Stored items
──────────────────────────────
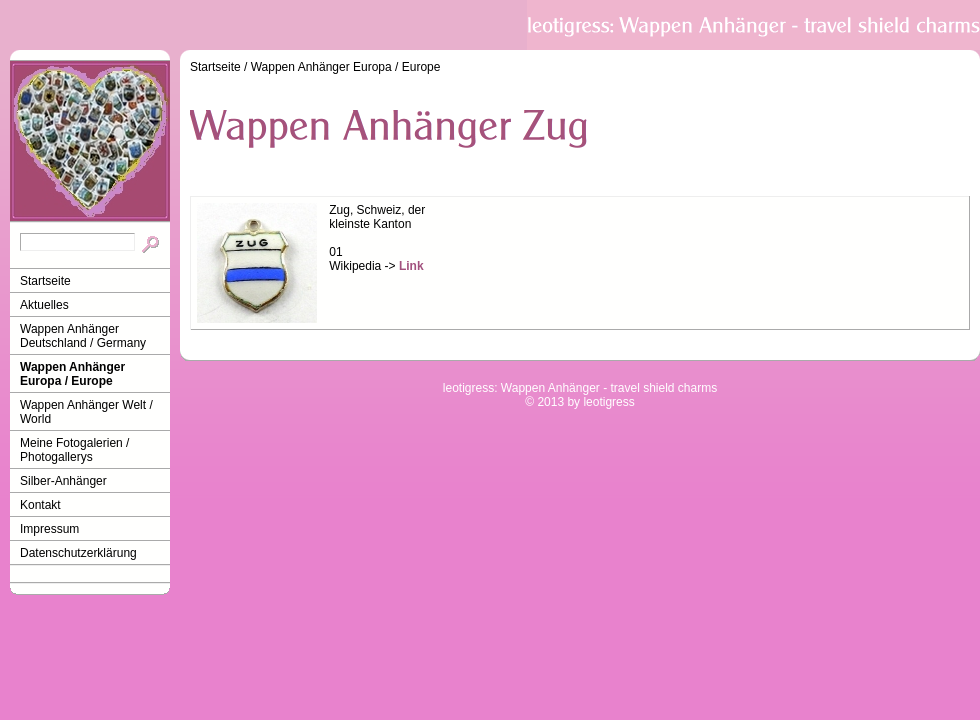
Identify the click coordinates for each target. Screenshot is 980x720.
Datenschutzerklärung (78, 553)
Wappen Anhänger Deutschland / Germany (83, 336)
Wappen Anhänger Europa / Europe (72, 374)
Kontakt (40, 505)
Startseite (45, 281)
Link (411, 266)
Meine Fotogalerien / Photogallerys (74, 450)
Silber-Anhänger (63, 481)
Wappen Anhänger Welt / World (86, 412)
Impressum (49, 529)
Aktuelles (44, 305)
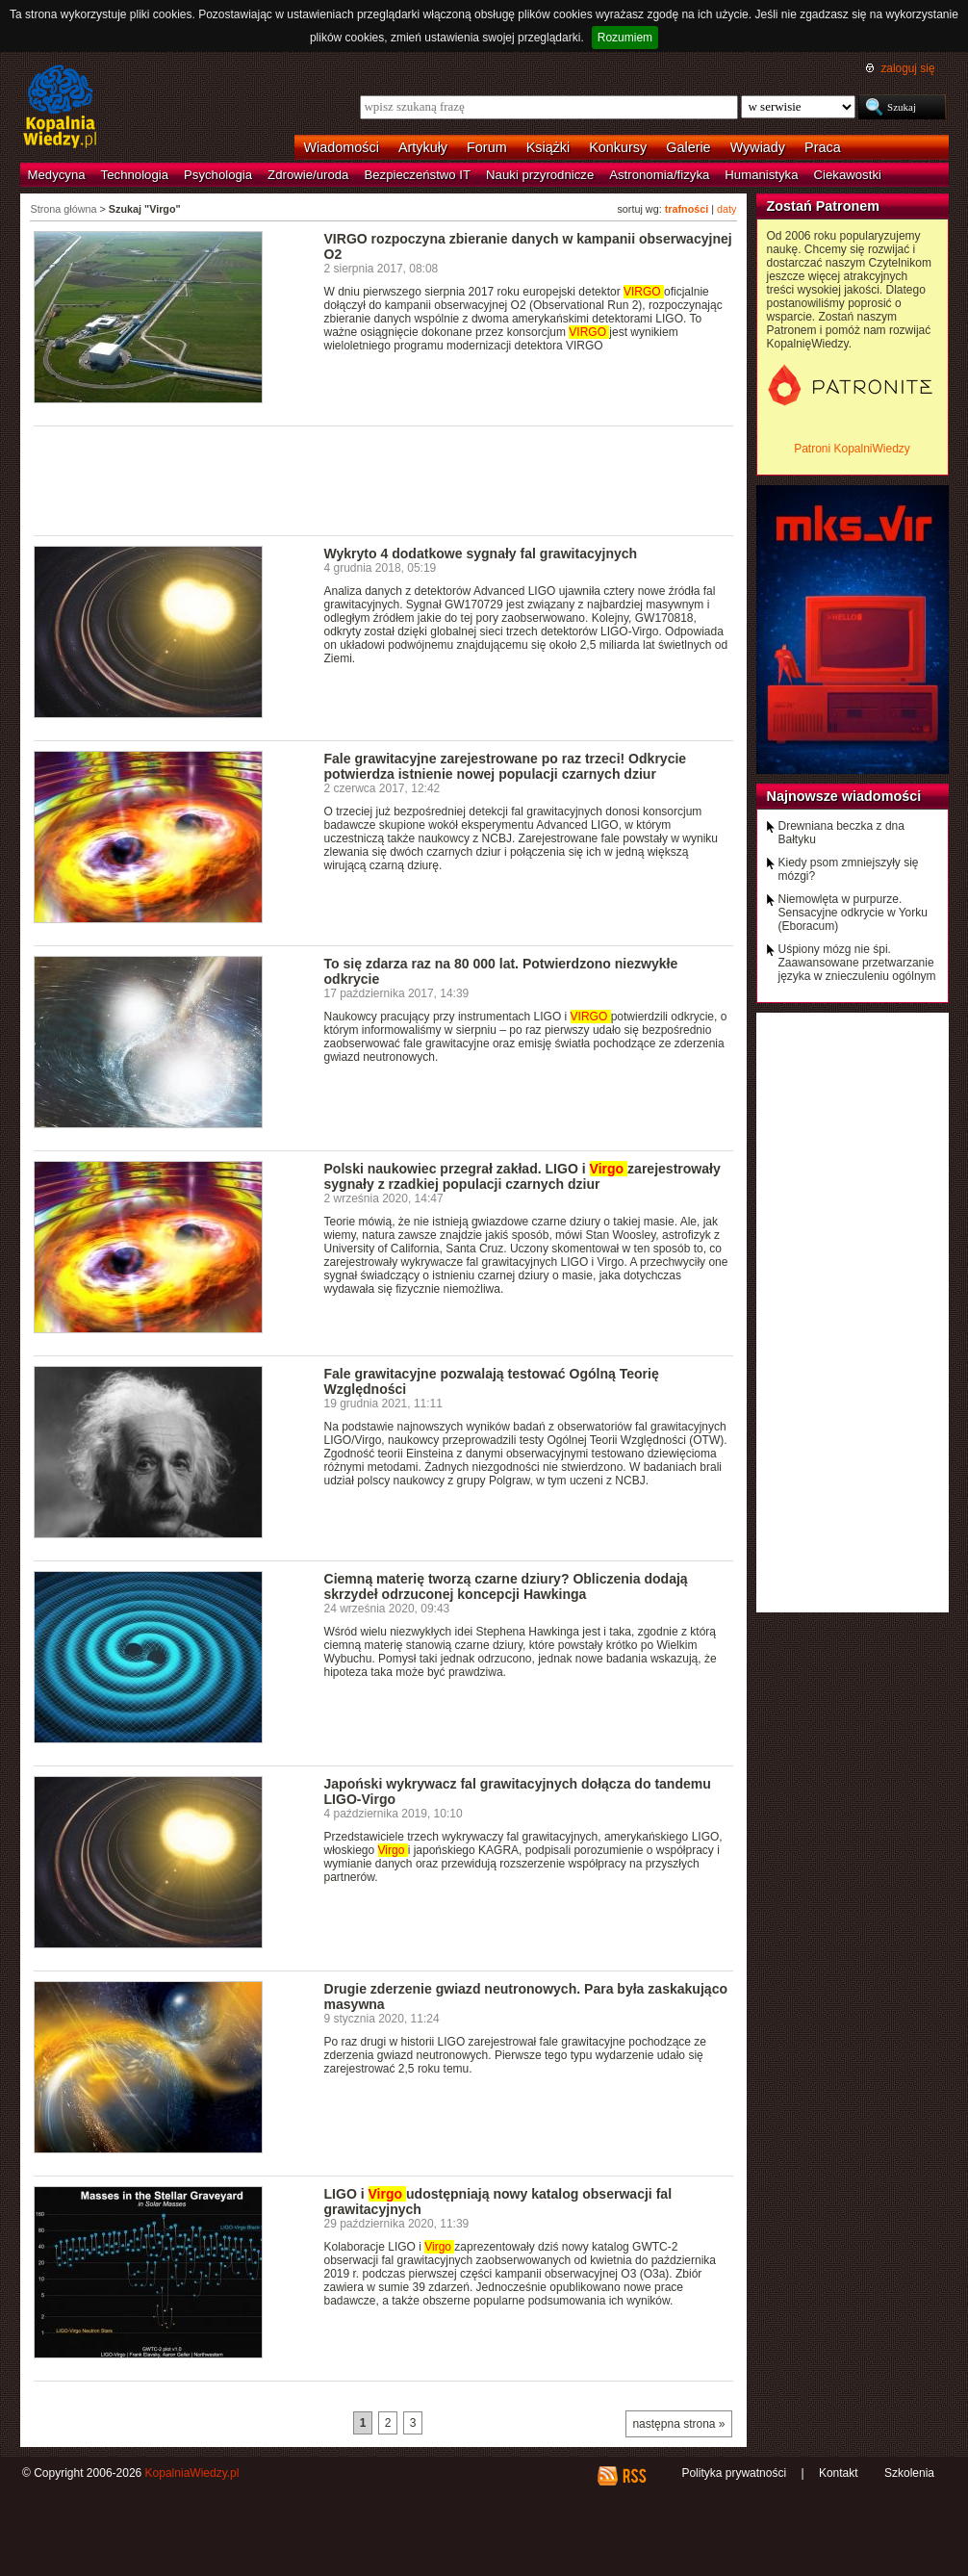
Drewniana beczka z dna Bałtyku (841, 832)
──────────────────────────────
▶ **YOUR INSTRUCTIONS**
Please provide a faithful transcription of all the data, pictures excluded.

▶ **SOLVED EXERCISE**
Identify the click coordinates for each target. Screenshot is 980x720.
Datenschutzerklärung (78, 553)
Wappen Anhänger Deutschland / Germany (83, 336)
Wappen Anhänger Europa / Europe (72, 374)
Kontakt (40, 505)
Startseite (45, 281)
Link (411, 266)
Meine Fotogalerien / Photogallerys (74, 450)
Silber-Anhänger (63, 481)
Wappen Anhänger Welt / World (86, 412)
Impressum (49, 529)
Aktuelles (44, 305)
Drewniana beczka z dna Bałtyku (841, 832)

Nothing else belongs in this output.